Quand on ouvre Au Printemps des monstres, on se pose deux questions successives : pourquoi ai-je acheté ce livre ? Sept cent quarante-cinq pages sur une affaire criminelle remontant à 1964... Et puis : pourquoi Philippe Jaenada a-t-il choisi de consacrer trois ou quatre ans de sa vie d'écrivain à cette affaire-là ? En avançant dans la lecture, ces deux questions trouvent leurs réponses. Au printemps 1964, le petit Luc Taron est retrouvé mort dans le bois de Verrières, dans ce qui ne s'appelait pas encore l'Essonne mais toujours la Seine-et-Oise. Le gamin de onze ans porte des traces de coups et d'étouffement ou de strangulation. Le petit Parisien vivait avec ses parents dans le huitième arrondissement, menait une existence plutôt banale, et sa famille n'était pas fortunée. Contrairement au petit Eric Peugeot, enlevé quatre ans auparavant, dont la famille avait payé une coquette rançon sans prévenir la police, pour le récupérer quelques jours plus tard en bonne santé. Qui a bien pu enlever ce gamin ordinaire et le tuer sauvagement avant de l'abandonner dans le grand bois de Verrières ? C'est justement là que commence le livre, c'est là que va commencer notre long chemin aux côtés de Philippe Jaenada.

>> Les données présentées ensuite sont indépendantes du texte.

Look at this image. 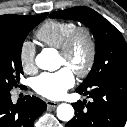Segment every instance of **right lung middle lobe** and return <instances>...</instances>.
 <instances>
[{
    "label": "right lung middle lobe",
    "mask_w": 127,
    "mask_h": 127,
    "mask_svg": "<svg viewBox=\"0 0 127 127\" xmlns=\"http://www.w3.org/2000/svg\"><path fill=\"white\" fill-rule=\"evenodd\" d=\"M46 14L14 25H0V93L10 92L17 87L23 74L21 50L28 33L44 20Z\"/></svg>",
    "instance_id": "right-lung-middle-lobe-1"
}]
</instances>
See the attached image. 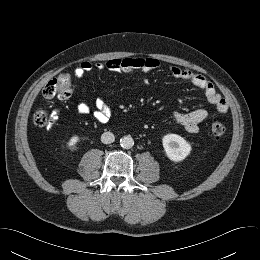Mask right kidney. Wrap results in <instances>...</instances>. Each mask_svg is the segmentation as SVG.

Ce jour-là, l'auteur a loué une petite voiture et s'est rendu dans l'Essonne. Il est quatre heures du matin dans la forêt, et notre auteur-enquêteur ne fait pas le fier: "Je n'aime pas beaucoup ces zones inhumaines, je préfère rester à distance, sur la route, près des maisons, de la lumière." D'emblée, le lecteur est mis dans la confidence : l'auteur ne va pas le laisser en rade, il ne va pas non plus lui cacher des secrets que lui seul connaît, histoire de ménager le suspense. S'il le veut bien, le lecteur va s'attacher à ses pas, partager ses incertitudes, ses intuitions, ses volte-faces, ses révoltes, sa quête obstinée. Que cherche Philippe Jaenada ? Rétablir la vérité sur un homme qui passera 41 ans en prison, condamné sans preuves réelles ? Connaître et comprendre cet homme-là, Lucien Léger, qui des semaines durant va inonder la presse et les autorités de messages ignobles qu'il signera L'Étrangleur xxx ? Et qui, quelques années plus tard, reviendra sur ses aveux et essaiera de faire entendre sa vérité ?

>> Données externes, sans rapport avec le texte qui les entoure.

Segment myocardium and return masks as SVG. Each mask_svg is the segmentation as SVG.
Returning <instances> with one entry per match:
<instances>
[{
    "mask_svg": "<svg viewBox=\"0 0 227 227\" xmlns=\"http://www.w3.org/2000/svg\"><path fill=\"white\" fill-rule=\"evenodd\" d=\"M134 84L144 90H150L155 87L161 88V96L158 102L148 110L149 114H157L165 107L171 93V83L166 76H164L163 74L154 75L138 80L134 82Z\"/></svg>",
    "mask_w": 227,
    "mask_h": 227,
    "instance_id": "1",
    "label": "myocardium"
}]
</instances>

Refaire l'enquête ? Non, pour cela, il peut compter sur le livre de Stéphane Troplain et Jean-Louis Ivani, Le voleur de crimes (éditions du Ravin bleu, janvier 2012), deux journalistes auxquels Philippe Jaenada doit beaucoup et qu'il remercie à maintes reprises. Philippe Jaenada est un écrivain. Dans ses précédents livres déjà, il revisitait des affaires criminelles aux conclusions douteuses. Avec Au Printemps des monstres, c'est l'humain et son environnement qui l'intéressent. Pas seulement la personnalité complexe de Lucien Léger, mais celles de son entourage, de celui du petit Luc Taron, des enquêteurs et des journalistes, des témoins à la mémoire changeante. Et chemin faisant, il va découvrir de bien étranges personnages, mis en cause directement ou indirectement par Lucien Léger. Se pencher sur des personnes pas très sympathiques, comme le père du petit Luc, sorte d'escroc menteur, hâbleur et menaçant, assortie d'une compagne, la mère de Luc, qui n'est pas tout à fait la bonne petite bourgeoise dont elle veut donner l'image.
Au Printemps des monstres est aussi un portrait vivant de la société française des années soixante, celle où la presse écrite exerçait sur l'opinion publique une influence qu'on n'imagine guère aujourd'hui. Dans l'affaire, on rencontrera des personnages inattendus : par exemple le père de Patrick Modiano - l'une des idoles de Philippe Jaenada. D'ailleurs cette histoire tout entière est, dans certains de ses aspects, "modianesque" : l'époque, les fortunes douteuses qui se sont faites au lendemain de la guerre, les petits et les grands escrocs, les politiques véreux... S'il ne refait pas l'enquête, Jaenada la désosse, la dissèque, et met en évidence des erreurs, des paresses, des négligences invraisemblables, des conclusions sans fondement. De l'autopsie du petit garçon, dont les conclusions contradictoires et floues semblent répondre précisément aux attentes des enquêteurs, à l'examen des emplois du temps des uns et des autres, de l'histoire de leurs vies. Là encore, on a peine à croire qu'un homme, fût-il le peu sympathique Lucien Léger, ait pu être si lourdement condamné sur des bases si fragiles. Lucien Léger, croquemitaine à portée de main, qui s'est jeté tout seul dans la gueule du loup avant de s'apercevoir que ceux qu'il prenait pour ses amis étaient finalement bien contents de le savoir enfermé.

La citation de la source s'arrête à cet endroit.